## Dataset content
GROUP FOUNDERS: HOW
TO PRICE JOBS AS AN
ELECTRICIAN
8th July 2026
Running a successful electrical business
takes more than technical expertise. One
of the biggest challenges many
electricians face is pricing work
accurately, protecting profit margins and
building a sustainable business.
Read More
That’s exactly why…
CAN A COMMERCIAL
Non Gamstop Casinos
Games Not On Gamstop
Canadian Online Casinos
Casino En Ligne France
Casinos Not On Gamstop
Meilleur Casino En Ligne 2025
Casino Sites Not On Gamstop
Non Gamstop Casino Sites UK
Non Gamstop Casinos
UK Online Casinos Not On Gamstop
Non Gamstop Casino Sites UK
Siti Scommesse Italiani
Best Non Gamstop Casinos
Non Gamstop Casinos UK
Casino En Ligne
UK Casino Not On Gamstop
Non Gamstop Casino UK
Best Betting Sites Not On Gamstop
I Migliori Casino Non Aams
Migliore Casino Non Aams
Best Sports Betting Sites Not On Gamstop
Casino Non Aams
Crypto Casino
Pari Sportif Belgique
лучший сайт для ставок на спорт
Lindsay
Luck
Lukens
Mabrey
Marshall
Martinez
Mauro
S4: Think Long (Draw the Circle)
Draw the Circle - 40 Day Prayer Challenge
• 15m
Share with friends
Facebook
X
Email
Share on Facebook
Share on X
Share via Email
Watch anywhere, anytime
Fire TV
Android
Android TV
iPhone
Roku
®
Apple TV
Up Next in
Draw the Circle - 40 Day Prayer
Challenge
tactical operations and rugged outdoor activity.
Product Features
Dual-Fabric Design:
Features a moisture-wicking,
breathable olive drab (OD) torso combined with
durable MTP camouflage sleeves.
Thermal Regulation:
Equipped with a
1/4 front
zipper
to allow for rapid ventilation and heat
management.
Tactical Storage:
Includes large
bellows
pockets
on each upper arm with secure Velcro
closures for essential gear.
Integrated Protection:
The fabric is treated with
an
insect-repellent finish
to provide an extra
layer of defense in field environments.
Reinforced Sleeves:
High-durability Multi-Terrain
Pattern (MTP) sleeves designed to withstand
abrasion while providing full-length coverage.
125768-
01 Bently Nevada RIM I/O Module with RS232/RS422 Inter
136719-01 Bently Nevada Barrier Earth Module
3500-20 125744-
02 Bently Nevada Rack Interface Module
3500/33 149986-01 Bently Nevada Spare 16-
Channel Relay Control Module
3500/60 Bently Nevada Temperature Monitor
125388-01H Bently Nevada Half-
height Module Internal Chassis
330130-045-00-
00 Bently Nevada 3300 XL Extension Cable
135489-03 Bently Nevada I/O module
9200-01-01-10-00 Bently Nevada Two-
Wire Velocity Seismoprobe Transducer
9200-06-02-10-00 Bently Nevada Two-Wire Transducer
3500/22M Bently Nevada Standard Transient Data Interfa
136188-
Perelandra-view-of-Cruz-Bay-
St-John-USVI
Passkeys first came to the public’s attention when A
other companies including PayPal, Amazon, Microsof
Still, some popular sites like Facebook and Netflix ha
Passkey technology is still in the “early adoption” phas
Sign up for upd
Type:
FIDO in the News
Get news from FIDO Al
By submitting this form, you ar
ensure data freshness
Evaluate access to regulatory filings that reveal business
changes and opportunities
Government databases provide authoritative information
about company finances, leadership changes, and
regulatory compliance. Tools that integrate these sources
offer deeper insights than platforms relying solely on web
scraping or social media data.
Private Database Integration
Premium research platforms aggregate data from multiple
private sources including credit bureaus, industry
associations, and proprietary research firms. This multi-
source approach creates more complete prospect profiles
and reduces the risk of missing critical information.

## Problem to solve
Return only the number of lines above that include "Circle".

## Your response
3